But apart from the question of the use of ad valorem road tax, was the board under any duty to share any fund with the bond road commissioners during the period of construction? Is it not much more probable that the legislature thought about it as the board did--that while the roads taken over by the commissioners were under construction--and therefore not in a condition to be used by the traveling public, that the road-maintenance funds of the county were to be used in the upkeep of roads that were in use?

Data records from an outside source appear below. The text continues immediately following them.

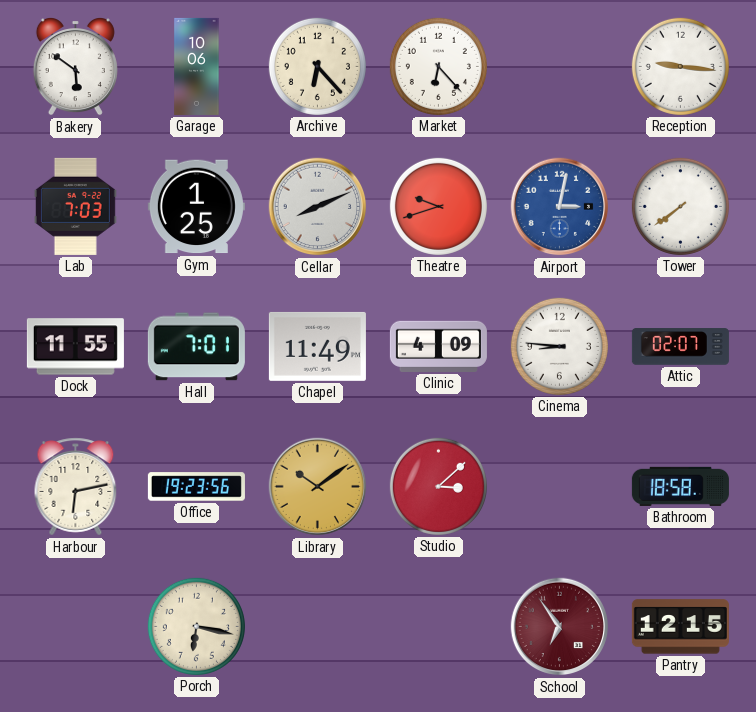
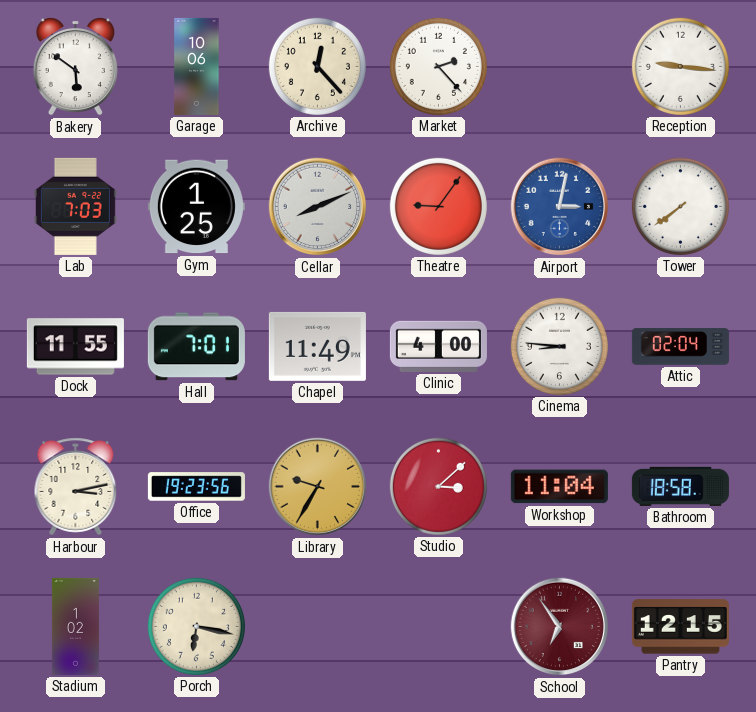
Archive: 6:23 -> 12:23
Market: 6:23 -> 2:23
Theatre: 9:42 -> 9:06
Clinic: 4:09 -> 4:00
Attic: 02:07 -> 02:04
Harbour: 6:13 -> 3:13
Library: 10:09 -> 9:35
Workshop: none -> 11:04
Stadium: none -> 1:02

If my construction of the "bond-road" law is correct the judgment of the circuit court must be reversed for still another reason: The very arrangement of the act shows that the one-mill tax, provided for in section 6, is for maintenance. The act provides for the bond issue; for the taking over of roads that have been built--not before, for the levy of the one-mill tax for maintenance, surely this tax is beyond the reach of the holder of a warrant for the construction of a bond road.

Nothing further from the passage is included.